**Provided data**
--------------------
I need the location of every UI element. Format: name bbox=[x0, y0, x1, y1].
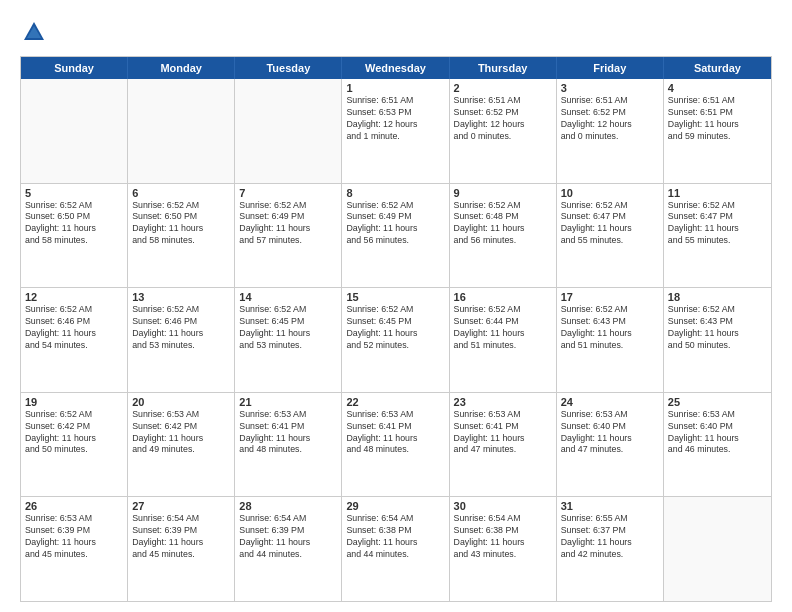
calendar-cell: 10Sunrise: 6:52 AMSunset: 6:47 PMDayligh… bbox=[557, 184, 664, 288]
cell-info-line: and 0 minutes. bbox=[561, 131, 659, 143]
cell-info-line: Daylight: 11 hours bbox=[239, 223, 337, 235]
cell-info-line: and 58 minutes. bbox=[25, 235, 123, 247]
cell-info-line: and 44 minutes. bbox=[239, 549, 337, 561]
cell-info-line: and 50 minutes. bbox=[25, 444, 123, 456]
cell-info-line: Daylight: 11 hours bbox=[561, 537, 659, 549]
weekday-header: Thursday bbox=[450, 57, 557, 79]
day-number: 19 bbox=[25, 396, 123, 408]
day-number: 18 bbox=[668, 291, 767, 303]
calendar-cell: 27Sunrise: 6:54 AMSunset: 6:39 PMDayligh… bbox=[128, 497, 235, 601]
cell-info-line: Daylight: 11 hours bbox=[132, 328, 230, 340]
cell-info-line: and 1 minute. bbox=[346, 131, 444, 143]
cell-info-line: Sunset: 6:38 PM bbox=[454, 525, 552, 537]
cell-info-line: Daylight: 11 hours bbox=[668, 223, 767, 235]
calendar-cell: 1Sunrise: 6:51 AMSunset: 6:53 PMDaylight… bbox=[342, 79, 449, 183]
calendar-cell: 30Sunrise: 6:54 AMSunset: 6:38 PMDayligh… bbox=[450, 497, 557, 601]
day-number: 2 bbox=[454, 82, 552, 94]
cell-info-line: and 46 minutes. bbox=[668, 444, 767, 456]
calendar-cell: 20Sunrise: 6:53 AMSunset: 6:42 PMDayligh… bbox=[128, 393, 235, 497]
cell-info-line: and 0 minutes. bbox=[454, 131, 552, 143]
cell-info-line: and 44 minutes. bbox=[346, 549, 444, 561]
day-number: 10 bbox=[561, 187, 659, 199]
cell-info-line: Sunset: 6:40 PM bbox=[668, 421, 767, 433]
day-number: 3 bbox=[561, 82, 659, 94]
weekday-header: Tuesday bbox=[235, 57, 342, 79]
cell-info-line: and 49 minutes. bbox=[132, 444, 230, 456]
cell-info-line: Sunrise: 6:54 AM bbox=[132, 513, 230, 525]
cell-info-line: and 53 minutes. bbox=[132, 340, 230, 352]
cell-info-line: Daylight: 11 hours bbox=[454, 537, 552, 549]
cell-info-line: and 42 minutes. bbox=[561, 549, 659, 561]
cell-info-line: Daylight: 11 hours bbox=[239, 433, 337, 445]
day-number: 22 bbox=[346, 396, 444, 408]
day-number: 5 bbox=[25, 187, 123, 199]
calendar-cell: 12Sunrise: 6:52 AMSunset: 6:46 PMDayligh… bbox=[21, 288, 128, 392]
cell-info-line: Daylight: 11 hours bbox=[668, 328, 767, 340]
cell-info-line: Sunset: 6:46 PM bbox=[132, 316, 230, 328]
cell-info-line: Daylight: 11 hours bbox=[454, 433, 552, 445]
day-number: 20 bbox=[132, 396, 230, 408]
calendar-cell: 29Sunrise: 6:54 AMSunset: 6:38 PMDayligh… bbox=[342, 497, 449, 601]
cell-info-line: Sunset: 6:41 PM bbox=[239, 421, 337, 433]
cell-info-line: Sunset: 6:41 PM bbox=[346, 421, 444, 433]
calendar-cell: 2Sunrise: 6:51 AMSunset: 6:52 PMDaylight… bbox=[450, 79, 557, 183]
calendar-cell: 3Sunrise: 6:51 AMSunset: 6:52 PMDaylight… bbox=[557, 79, 664, 183]
cell-info-line: Sunset: 6:41 PM bbox=[454, 421, 552, 433]
day-number: 7 bbox=[239, 187, 337, 199]
cell-info-line: Daylight: 11 hours bbox=[132, 223, 230, 235]
cell-info-line: Sunrise: 6:53 AM bbox=[25, 513, 123, 525]
cell-info-line: Sunset: 6:42 PM bbox=[25, 421, 123, 433]
calendar-cell: 28Sunrise: 6:54 AMSunset: 6:39 PMDayligh… bbox=[235, 497, 342, 601]
cell-info-line: and 55 minutes. bbox=[561, 235, 659, 247]
calendar-cell: 5Sunrise: 6:52 AMSunset: 6:50 PMDaylight… bbox=[21, 184, 128, 288]
cell-info-line: Sunset: 6:52 PM bbox=[561, 107, 659, 119]
cell-info-line: Sunset: 6:48 PM bbox=[454, 211, 552, 223]
day-number: 29 bbox=[346, 500, 444, 512]
calendar-cell: 23Sunrise: 6:53 AMSunset: 6:41 PMDayligh… bbox=[450, 393, 557, 497]
cell-info-line: Sunrise: 6:52 AM bbox=[346, 200, 444, 212]
cell-info-line: Sunset: 6:43 PM bbox=[668, 316, 767, 328]
day-number: 24 bbox=[561, 396, 659, 408]
cell-info-line: Sunrise: 6:51 AM bbox=[346, 95, 444, 107]
cell-info-line: Daylight: 11 hours bbox=[561, 433, 659, 445]
day-number: 4 bbox=[668, 82, 767, 94]
cell-info-line: Sunrise: 6:52 AM bbox=[454, 200, 552, 212]
calendar-cell: 8Sunrise: 6:52 AMSunset: 6:49 PMDaylight… bbox=[342, 184, 449, 288]
cell-info-line: Sunset: 6:50 PM bbox=[25, 211, 123, 223]
cell-info-line: Daylight: 11 hours bbox=[454, 223, 552, 235]
cell-info-line: Sunset: 6:43 PM bbox=[561, 316, 659, 328]
cell-info-line: Sunrise: 6:53 AM bbox=[239, 409, 337, 421]
cell-info-line: Sunrise: 6:51 AM bbox=[454, 95, 552, 107]
day-number: 21 bbox=[239, 396, 337, 408]
cell-info-line: Daylight: 11 hours bbox=[454, 328, 552, 340]
cell-info-line: Sunrise: 6:54 AM bbox=[239, 513, 337, 525]
weekday-header: Wednesday bbox=[342, 57, 449, 79]
calendar-page: SundayMondayTuesdayWednesdayThursdayFrid… bbox=[0, 0, 792, 612]
cell-info-line: and 50 minutes. bbox=[668, 340, 767, 352]
cell-info-line: Sunset: 6:50 PM bbox=[132, 211, 230, 223]
day-number: 26 bbox=[25, 500, 123, 512]
cell-info-line: Sunrise: 6:52 AM bbox=[25, 409, 123, 421]
day-number: 27 bbox=[132, 500, 230, 512]
cell-info-line: Daylight: 11 hours bbox=[132, 537, 230, 549]
weekday-header: Saturday bbox=[664, 57, 771, 79]
calendar-cell: 22Sunrise: 6:53 AMSunset: 6:41 PMDayligh… bbox=[342, 393, 449, 497]
cell-info-line: Daylight: 11 hours bbox=[561, 328, 659, 340]
cell-info-line: Daylight: 12 hours bbox=[561, 119, 659, 131]
calendar-cell: 21Sunrise: 6:53 AMSunset: 6:41 PMDayligh… bbox=[235, 393, 342, 497]
cell-info-line: and 58 minutes. bbox=[132, 235, 230, 247]
cell-info-line: and 53 minutes. bbox=[239, 340, 337, 352]
cell-info-line: Sunrise: 6:52 AM bbox=[25, 304, 123, 316]
cell-info-line: Daylight: 11 hours bbox=[346, 433, 444, 445]
cell-info-line: Sunrise: 6:52 AM bbox=[668, 200, 767, 212]
logo-icon bbox=[20, 18, 48, 46]
day-number: 17 bbox=[561, 291, 659, 303]
cell-info-line: Sunrise: 6:54 AM bbox=[346, 513, 444, 525]
calendar-row: 12Sunrise: 6:52 AMSunset: 6:46 PMDayligh… bbox=[21, 287, 771, 392]
day-number: 31 bbox=[561, 500, 659, 512]
cell-info-line: Sunrise: 6:52 AM bbox=[25, 200, 123, 212]
day-number: 14 bbox=[239, 291, 337, 303]
cell-info-line: Sunrise: 6:51 AM bbox=[561, 95, 659, 107]
cell-info-line: Sunset: 6:49 PM bbox=[239, 211, 337, 223]
calendar-cell bbox=[21, 79, 128, 183]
--------------------
**About this task**
Report every line in the data above in which the word "PMDaylight" appears.

**Response to this task**
calendar-cell: 1Sunrise: 6:51 AMSunset: 6:53 PMDaylight… bbox=[342, 79, 449, 183]
calendar-cell: 2Sunrise: 6:51 AMSunset: 6:52 PMDaylight… bbox=[450, 79, 557, 183]
calendar-cell: 3Sunrise: 6:51 AMSunset: 6:52 PMDaylight… bbox=[557, 79, 664, 183]
calendar-cell: 5Sunrise: 6:52 AMSunset: 6:50 PMDaylight… bbox=[21, 184, 128, 288]
calendar-cell: 8Sunrise: 6:52 AMSunset: 6:49 PMDaylight… bbox=[342, 184, 449, 288]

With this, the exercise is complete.